In a vortex of crossing one’s limits, a person questioning reaches beyond himself. If it is done consciously and conscientiously, he will have a chance to experience God as a question. What word God speaks about may be captured at the very beginning as a question. God appears in questions, provided that a human opens himself up for the world and life as a whole. God lives therefore in a question, but God is at the same time a mystery and remains hidden. God is present as deus absconditus.
The questions may be posted in a variety of ways. Questions tend to have different stylistics and they present themselves differently in both religion and art. No other artist, so openly, has opened art up for questions as the American, James Lee Byars (1921-1997). As an artist, he represents an art trend which is practical and questioning. For him, a human fulfils himself if he asks questions.
What? / Who? / Where? / How? / When? / Why???...
In language there are two unknowns – or: a desperate dance around the unknown: vv, w?
Those troublesome tensions, arising from the internal spaces within a human being, are questions. What is the question?
- Asking questions is a akin to the spiritual breath of a human being.

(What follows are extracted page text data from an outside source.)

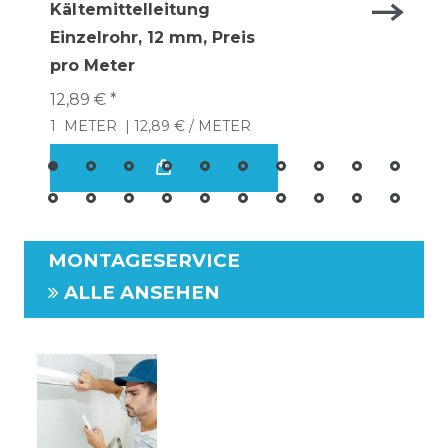
Kältemittelleitung
Einzelrohr, 12 mm, Preis
pro Meter
12,89 € *
1
METER
| 12,89 € / METER
MONTAGESERVICE
ALLE ANSEHEN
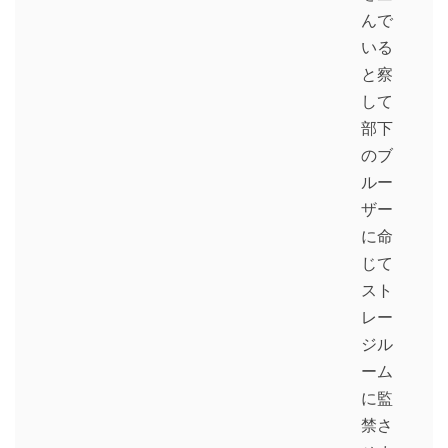
んで
いる
と察
して
部下
のブ
ルー
ザー
に命
じて
スト
レー
ジル
ーム
に監
禁さ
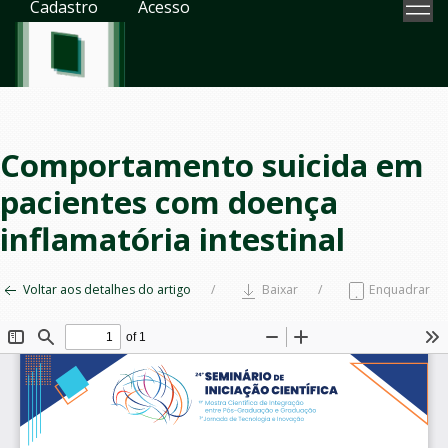
Cadastro
Acesso
Comportamento suicida em
pacientes com doença
inflamatória intestinal
Voltar aos detalhes do artigo
Baixar
Enquadrar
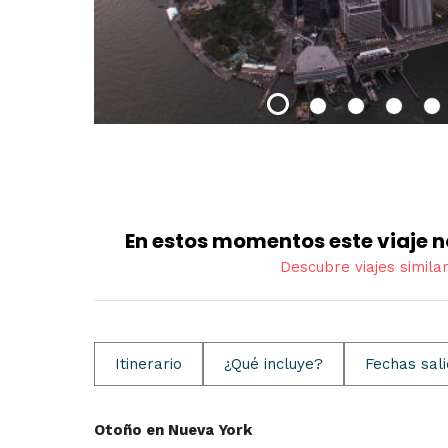
En estos momentos este viaje n
Descubre viajes simila
Itinerario
¿Qué incluye?
Fechas sal
Otoño en Nueva York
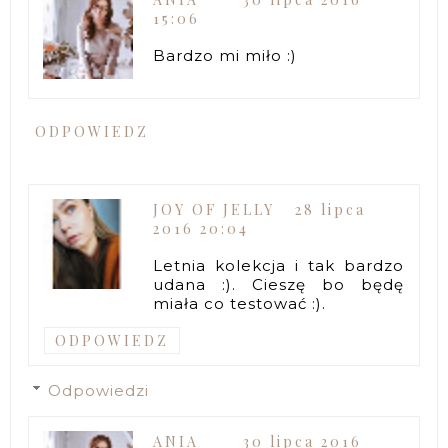
15:06
Bardzo mi miło :)
ODPOWIEDZ
JOY OF JELLY
28 lipca
2016 20:04
Letnia kolekcja i tak bardzo
udana :). Cieszę bo będę
miała co testować :).
ODPOWIEDZ
Odpowiedzi
ANIA
30 lipca 2016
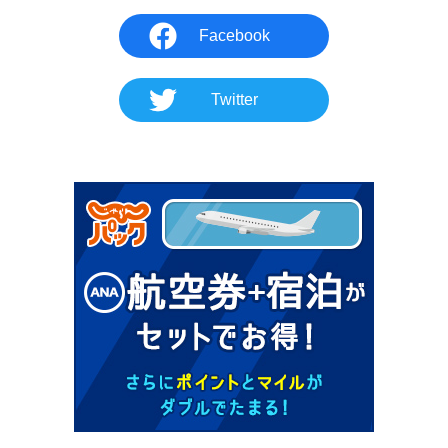
Facebook
Twitter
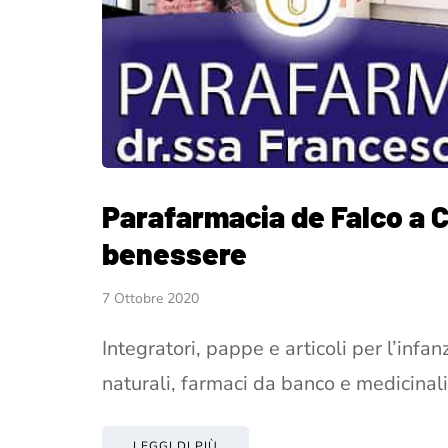
Parafarmacia de Falco a Ce
benessere
7 Ottobre 2020
Integratori, pappe e articoli per l’infa
naturali, farmaci da banco e medicinali
LEGGI DI PIÙ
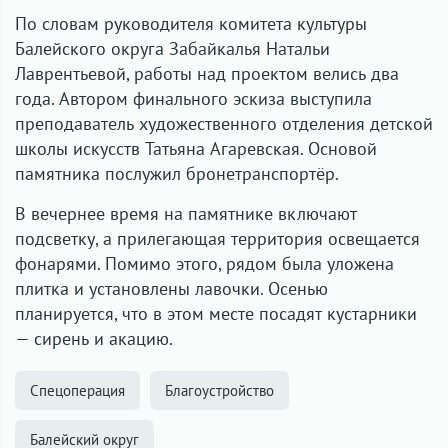
По словам руководителя комитета культуры
Балейского округа Забайкалья Натальи
Лаврентьевой, работы над проектом велись два
года. Автором финального эскиза выступила
преподаватель художественного отделения детской
школы искусств Татьяна Агаревская. Основой
памятника послужил бронетранспортёр.
В вечернее время на памятнике включают
подсветку, а прилегающая территория освещается
фонарями. Помимо этого, рядом была уложена
плитка и установлены лавочки. Осенью
планируется, что в этом месте посадят кустарники
— сирень и акацию.
Спецоперация
Благоустройство
Балейский округ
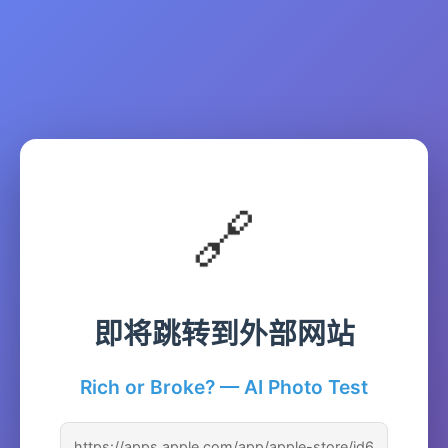
🔗
即将跳转到外部网站
Rich or Broke? — AI Photo Test
https://apps.apple.com/app/apple-store/id6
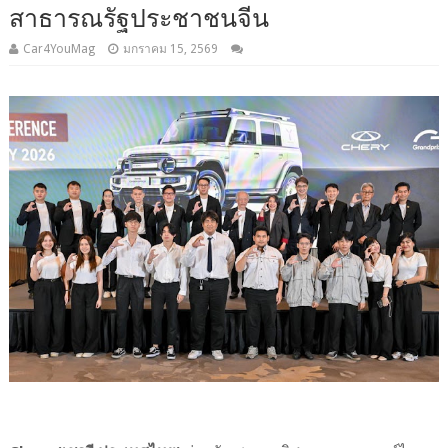
สาธารณรัฐประชาชนจีน
Car4YouMag
มกราคม 15, 2569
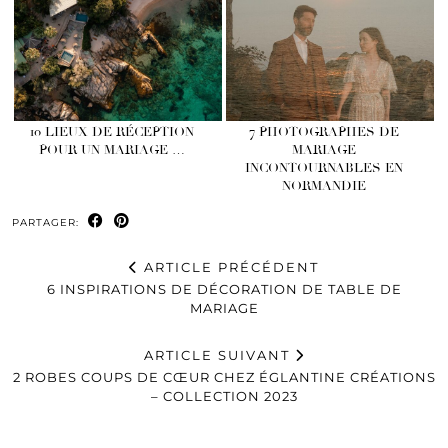
10 LIEUX DE RÉCEPTION
7 PHOTOGRAPHES DE
POUR UN MARIAGE …
MARIAGE
INCONTOURNABLES EN
NORMANDIE
PARTAGER:
ARTICLE PRÉCÉDENT
6 INSPIRATIONS DE DÉCORATION DE TABLE DE
MARIAGE
ARTICLE SUIVANT
2 ROBES COUPS DE CŒUR CHEZ ÉGLANTINE CRÉATIONS
– COLLECTION 2023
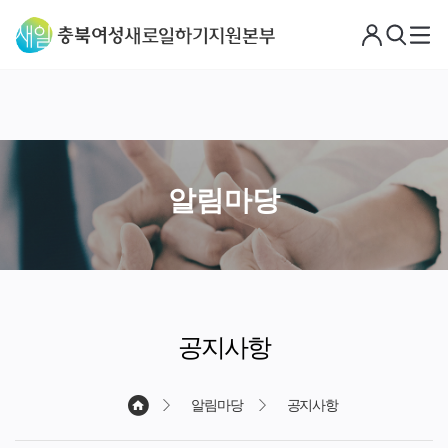
로
검
메
그
색
뉴
아
웃
알림마당
공지사항
알림마당
공지사항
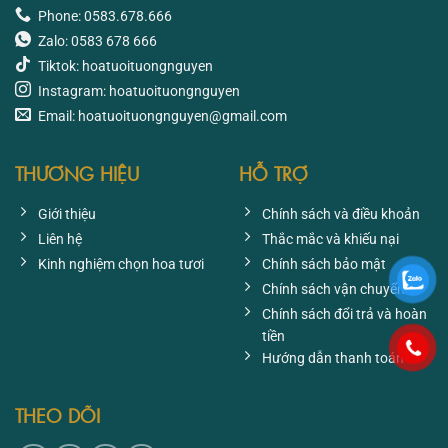
Phone: 0583.678.666
Zalo: 0583 678 666
Tiktok: hoatuoituongnguyen
Instagram: hoatuoituongnguyen
Email: hoatuoituongnguyen@gmail.com
THƯƠNG HIỆU
HỖ TRỢ
Giới thiệu
Chính sách và điều khoản
Liên hệ
Thắc mắc và khiếu nại
Kinh nghiệm chọn hoa tươi
Chính sách bảo mật
Chính sách vận chuyển
Chính sách đổi trả và hoàn
tiền
Hướng dẫn thanh toán
THEO DÕI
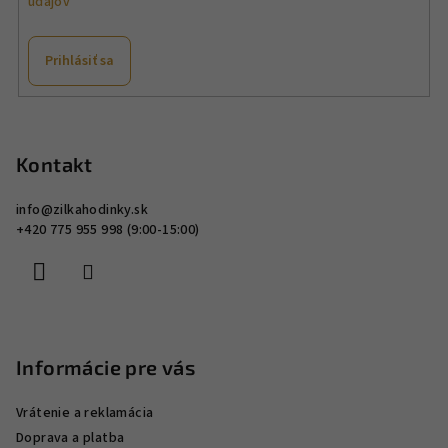
údajov
k
y
v
Prihlásiť sa
ý
p
Z
i
á
s
p
Kontakt
u
ä
info
@
zilkahodinky.sk
t
+420 775 955 998 (9:00-15:00)
i
e
Informácie pre vás
Vrátenie a reklamácia
Doprava a platba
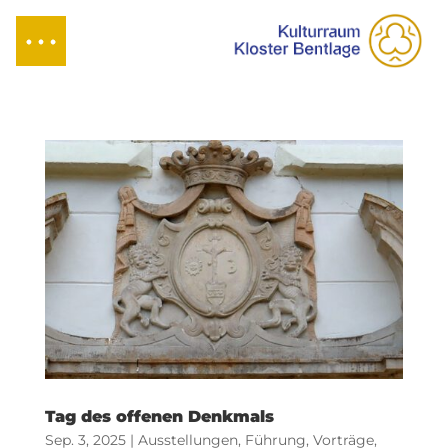
Tag des offenen Denkmals
Sep. 3, 2025
|
Ausstellungen
,
Führung
,
Vorträge
,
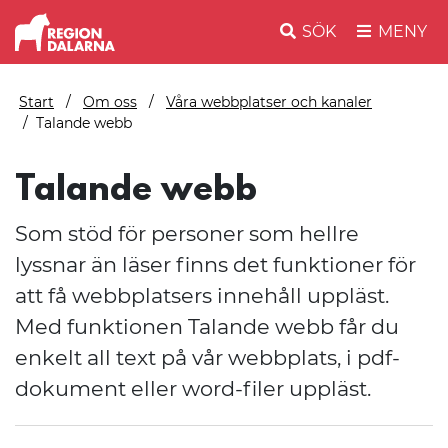
SÖK
MENY
Start
Om oss
Våra webbplatser och kanaler
Talande webb
Talande webb
Som stöd för personer som hellre
lyssnar än läser finns det funktioner för
att få webbplatsers innehåll uppläst.
Med funktionen Talande webb får du
enkelt all text på vår webbplats, i pdf-
dokument eller word-filer uppläst.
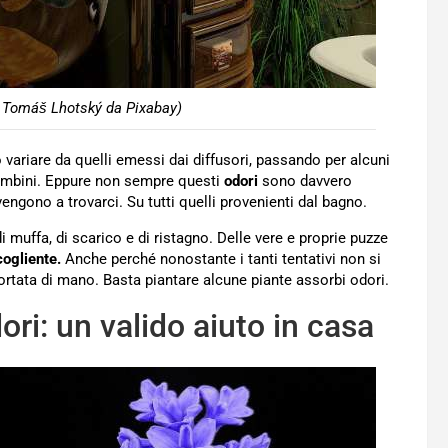
i Tomáš Lhotský da Pixabay)
ariare da quelli emessi dai diffusori, passando per alcuni
bambini. Eppure non sempre questi
odori
sono davvero
engono a trovarci. Su tutti quelli provenienti dal bagno.
i muffa, di scarico e di ristagno. Delle vere e proprie puzze
ogliente.
Anche perché nonostante i tanti tentativi non si
portata di mano. Basta piantare alcune piante assorbi odori.
ri: un valido aiuto in casa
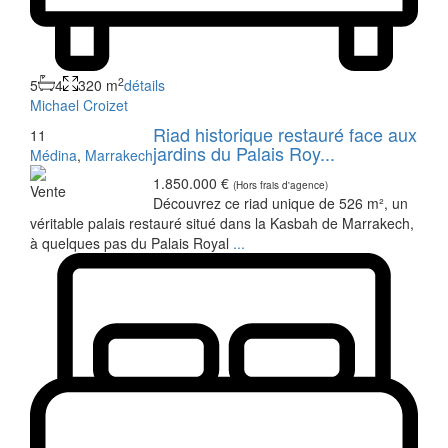
2
5
4
320 m
détails
Michael Croizet
Riad historique restauré face aux
11
jardins du Palais Roy...
Médina
,
Marrakech
1.850.000 €
(Hors frais d'agence)
Vente
Découvrez ce riad unique de 526 m², un
véritable palais restauré situé dans la Kasbah de Marrakech,
à quelques pas du Palais Royal
...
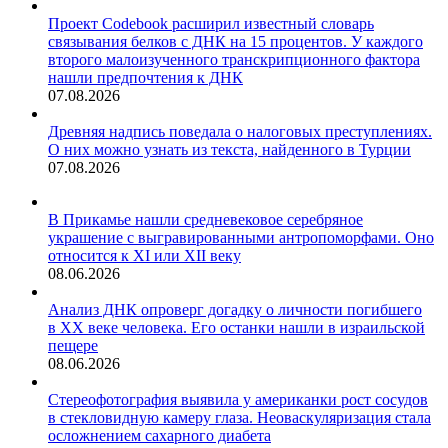
Проект Codebook расширил известный словарь
связывания белков с ДНК на 15 процентов. У каждого
второго малоизученного транскрипционного фактора
нашли предпочтения к ДНК
07.08.2026
Древняя надпись поведала о налоговых преступлениях.
О них можно узнать из текста, найденного в Турции
07.08.2026
В Прикамье нашли средневековое серебряное
украшение с выгравированными антропоморфами. Оно
относится к XI или XII веку
08.06.2026
Анализ ДНК опроверг догадку о личности погибшего
в XX веке человека. Его останки нашли в израильской
пещере
08.06.2026
Стереофотография выявила у американки рост сосудов
в стекловидную камеру глаза. Неоваскуляризация стала
осложнением сахарного диабета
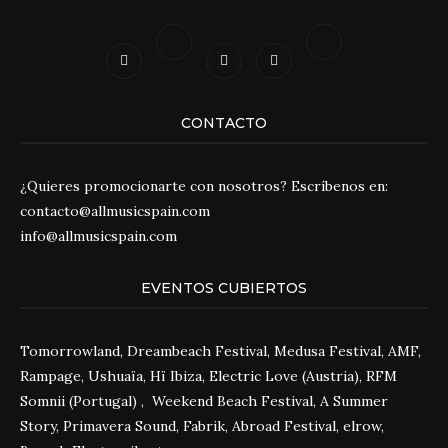
CONTACTO
¿Quieres promocionarte con nosotros? Escríbenos en:
contacto@allmusicspain.com
info@allmusicspain.com
EVENTOS CUBIERTOS
Tomorrowland, Dreambeach Festival, Medusa Festival, AMF,
Rampage, Ushuaïa, Hï Ibiza, Electric Love (Austria), RFM
Somnii (Portugal) , Weekend Beach Festival, A Summer
Story, Primavera Sound, Fabrik, Abroad Festival, elrow,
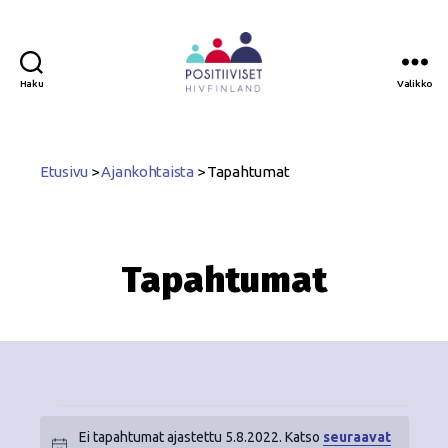
Haku
Valikko
Positiiviset
ry
Etusivu
>
Ajankohtaista
>
Tapahtumat
Tapahtumat
Ei tapahtumat ajastettu 5.8.2022. Katso
seuraavat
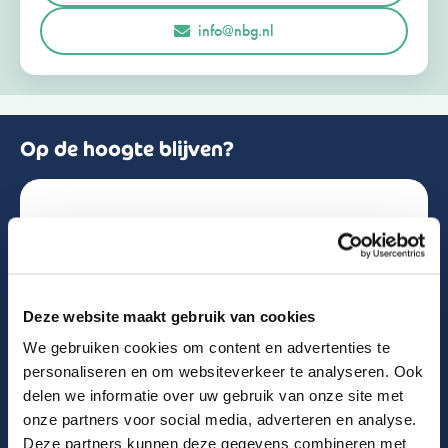
r
Opmerkingen of vragen
info@nbg.nl
l
a
n
d
+
3
1
Op de hoogte blijven?
Schrijf je in voor de nieuwsbrief!
Naam
Deze website maakt gebruik van cookies
We gebruiken cookies om content en advertenties te
Email
personaliseren en om websiteverkeer te analyseren. Ook
delen we informatie over uw gebruik van onze site met
onze partners voor social media, adverteren en analyse.
Deze partners kunnen deze gegevens combineren met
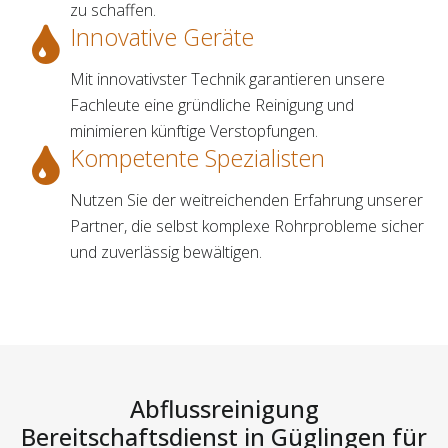
zu schaffen.
Innovative Geräte
Mit innovativster Technik garantieren unsere
Fachleute eine gründliche Reinigung und
minimieren künftige Verstopfungen.
Kompetente Spezialisten
Nutzen Sie der weitreichenden Erfahrung unserer
Partner, die selbst komplexe Rohrprobleme sicher
und zuverlässig bewältigen.
Abflussreinigung
Bereitschaftsdienst in Güglingen für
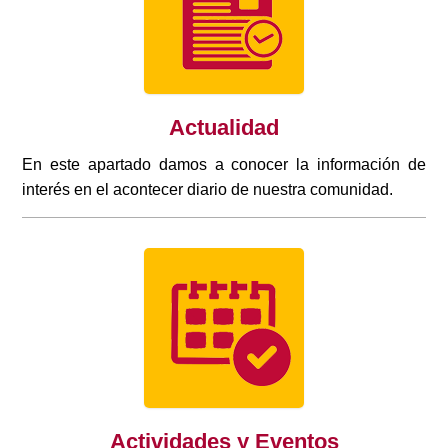
Actualidad
En este apartado damos a conocer la información de
interés en el acontecer diario de nuestra comunidad.
Actividades y Eventos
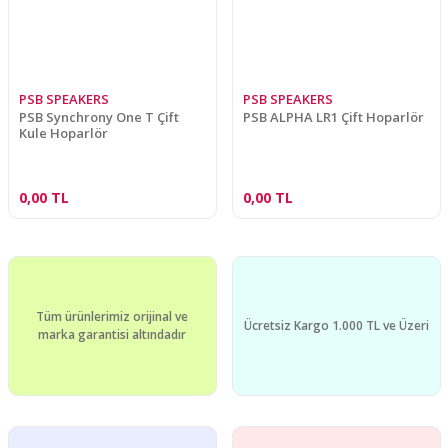
PSB SPEAKERS
PSB SPEAKERS
PSB Synchrony One T Çift
PSB ALPHA LR1 Çift Hoparlör
Kule Hoparlör
0,00 TL
0,00 TL
Tüm ürünlerimiz orijinal ve
Ücretsiz Kargo 1.000 TL ve Üzeri
marka garantisi altındadır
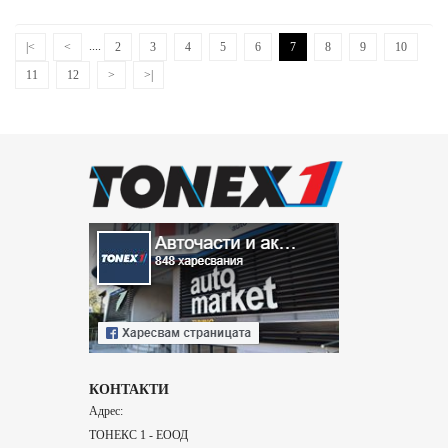
....
|<
<
2
3
4
5
6
7
8
9
10
11
12
>
>|
КОНТАКТИ
Адрес:
ТОНЕКС 1 - ЕООД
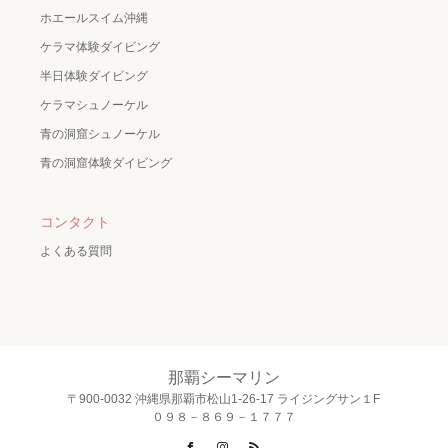
ホエールスイム沖縄
ケラマ体験ダイビング
半日体験ダイビング
ケラマシュノーケル
青の洞窟シュノーケル
青の洞窟体験ダイビング
コンタクト
よくある質問
那覇シーマリン
〒900-0032 沖縄県那覇市松山1-26-17 ライジングサン１F
０９８－８６９－１７７７
Facebook
Instagram
RSS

While raising questions, a person moves about in the air of discovery and self-understanding.
- Posing a question is a conscious and bracing action, in which a man creates for himself an empty space; opening itself before him in constantly new perspectives.
- A question draws a man into a powerful vortex, which espouses an all-being quality. It is here that the religious aspect of the question opens up. It focuses itself in a word: God, however it remains veiled with mystery. It persists to be deus absconditus.
- In this constant journey, from question to question, humans may give a form to this internal insecurity of all that is ultimate. They may also hold on to it, full of faith.
- Subjective experiences and ones personal perception of the world merge in one temporary piece of knowledge. In questions, powered by doubt, it seems to be constantly subjected to relative thinking.
- It is doubt that drives us to posing a question after a questions. It is only the constant line questions that allows us to discover a responsible and secure life.
- Constant questioning protects us from trapping oneself in everything that is our own. It protects us against the danger of closing oneself of to the world. New questions introduce a new balance to all old answers.
- Answers, in their abstract inclination to assume a fixed expression, are utopian illusions. By the act of asking a human strives for carrying out his life in a realistic and intelligent way; in a constructive and creative way.
- In the constant movement of questions, ‘light’ and ‘life’ of that WORD shines up. The bible speaks about it in the following way: In him was life, and that life was the light of men. The light shines in the darkness. (John 1:4)
- Our question is unquiet until it rests in God. (Augustinus von Hippo)
- What is a question? Is life a question? Is art a question? Is faith a question? A question?